### TRY IT
Would you please write out the records below exactly as they appear?

(DATA FOR THIS TASK Opens)

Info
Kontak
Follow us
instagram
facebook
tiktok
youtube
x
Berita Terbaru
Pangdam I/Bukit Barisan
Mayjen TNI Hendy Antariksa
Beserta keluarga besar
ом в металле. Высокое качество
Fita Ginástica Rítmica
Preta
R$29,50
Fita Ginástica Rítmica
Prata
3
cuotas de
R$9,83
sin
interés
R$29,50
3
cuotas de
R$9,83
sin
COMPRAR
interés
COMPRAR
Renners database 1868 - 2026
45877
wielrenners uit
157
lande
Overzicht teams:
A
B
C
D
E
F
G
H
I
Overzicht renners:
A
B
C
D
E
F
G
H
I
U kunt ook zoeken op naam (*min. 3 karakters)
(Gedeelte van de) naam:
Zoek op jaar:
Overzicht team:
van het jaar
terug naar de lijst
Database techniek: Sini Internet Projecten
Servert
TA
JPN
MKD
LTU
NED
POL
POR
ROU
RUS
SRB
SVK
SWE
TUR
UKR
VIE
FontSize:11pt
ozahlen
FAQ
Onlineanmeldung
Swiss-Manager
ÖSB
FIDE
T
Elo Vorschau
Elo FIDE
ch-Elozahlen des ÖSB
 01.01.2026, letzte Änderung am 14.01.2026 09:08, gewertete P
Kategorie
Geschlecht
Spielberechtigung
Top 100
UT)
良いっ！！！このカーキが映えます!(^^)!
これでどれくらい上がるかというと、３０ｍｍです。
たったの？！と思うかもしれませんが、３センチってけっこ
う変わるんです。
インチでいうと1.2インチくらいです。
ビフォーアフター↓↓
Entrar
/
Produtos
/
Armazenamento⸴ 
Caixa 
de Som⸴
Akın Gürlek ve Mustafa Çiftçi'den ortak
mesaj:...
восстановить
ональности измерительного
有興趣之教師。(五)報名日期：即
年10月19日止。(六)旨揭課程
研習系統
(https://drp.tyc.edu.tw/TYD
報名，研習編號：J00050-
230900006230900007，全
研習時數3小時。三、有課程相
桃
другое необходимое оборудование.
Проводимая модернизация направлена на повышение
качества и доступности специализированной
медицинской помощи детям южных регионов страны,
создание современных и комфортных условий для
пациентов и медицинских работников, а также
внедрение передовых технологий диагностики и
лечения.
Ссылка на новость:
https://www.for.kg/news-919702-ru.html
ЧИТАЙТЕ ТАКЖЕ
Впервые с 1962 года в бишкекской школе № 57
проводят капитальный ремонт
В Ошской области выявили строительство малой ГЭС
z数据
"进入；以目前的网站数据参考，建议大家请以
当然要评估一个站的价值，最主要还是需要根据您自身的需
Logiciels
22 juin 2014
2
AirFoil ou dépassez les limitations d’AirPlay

(DATA FOR THIS TASK Closes)

### OUTPUT OF THE EXERCISE
Info
Kontak
Follow us
instagram
facebook
tiktok
youtube
x
Berita Terbaru
Pangdam I/Bukit Barisan
Mayjen TNI Hendy Antariksa
Beserta keluarga besar
ом в металле. Высокое качество
Fita Ginástica Rítmica
Preta
R$29,50
Fita Ginástica Rítmica
Prata
3
cuotas de
R$9,83
sin
interés
R$29,50
3
cuotas de
R$9,83
sin
COMPRAR
interés
COMPRAR
Renners database 1868 - 2026
45877
wielrenners uit
157
lande
Overzicht teams:
A
B
C
D
E
F
G
H
I
Overzicht renners:
A
B
C
D
E
F
G
H
I
U kunt ook zoeken op naam (*min. 3 karakters)
(Gedeelte van de) naam:
Zoek op jaar:
Overzicht team:
van het jaar
terug naar de lijst
Database techniek: Sini Internet Projecten
Servert
TA
JPN
MKD
LTU
NED
POL
POR
ROU
RUS
SRB
SVK
SWE
TUR
UKR
VIE
FontSize:11pt
ozahlen
FAQ
Onlineanmeldung
Swiss-Manager
ÖSB
FIDE
T
Elo Vorschau
Elo FIDE
ch-Elozahlen des ÖSB
 01.01.2026, letzte Änderung am 14.01.2026 09:08, gewertete P
Kategorie
Geschlecht
Spielberechtigung
Top 100
UT)
良いっ！！！このカーキが映えます!(^^)!
これでどれくらい上がるかというと、３０ｍｍです。
たったの？！と思うかもしれませんが、３センチってけっこ
う変わるんです。
インチでいうと1.2インチくらいです。
ビフォーアフター↓↓
Entrar
/
Produtos
/
Armazenamento⸴ 
Caixa 
de Som⸴
Akın Gürlek ve Mustafa Çiftçi'den ortak
mesaj:...
восстановить
ональности измерительного
有興趣之教師。(五)報名日期：即
年10月19日止。(六)旨揭課程
研習系統
(https://drp.tyc.edu.tw/TYD
報名，研習編號：J00050-
230900006230900007，全
研習時數3小時。三、有課程相
桃
другое необходимое оборудование.
Проводимая модернизация направлена на повышение
качества и доступности специализированной
медицинской помощи детям южных регионов страны,
создание современных и комфортных условий для
пациентов и медицинских работников, а также
внедрение передовых технологий диагностики и
лечения.
Ссылка на новость:
https://www.for.kg/news-919702-ru.html
ЧИТАЙТЕ ТАКЖЕ
Впервые с 1962 года в бишкекской школе № 57
проводят капитальный ремонт
В Ошской области выявили строительство малой ГЭС
z数据
"进入；以目前的网站数据参考，建议大家请以
当然要评估一个站的价值，最主要还是需要根据您自身的需
Logiciels
22 juin 2014
2
AirFoil ou dépassez les limitations d’AirPlay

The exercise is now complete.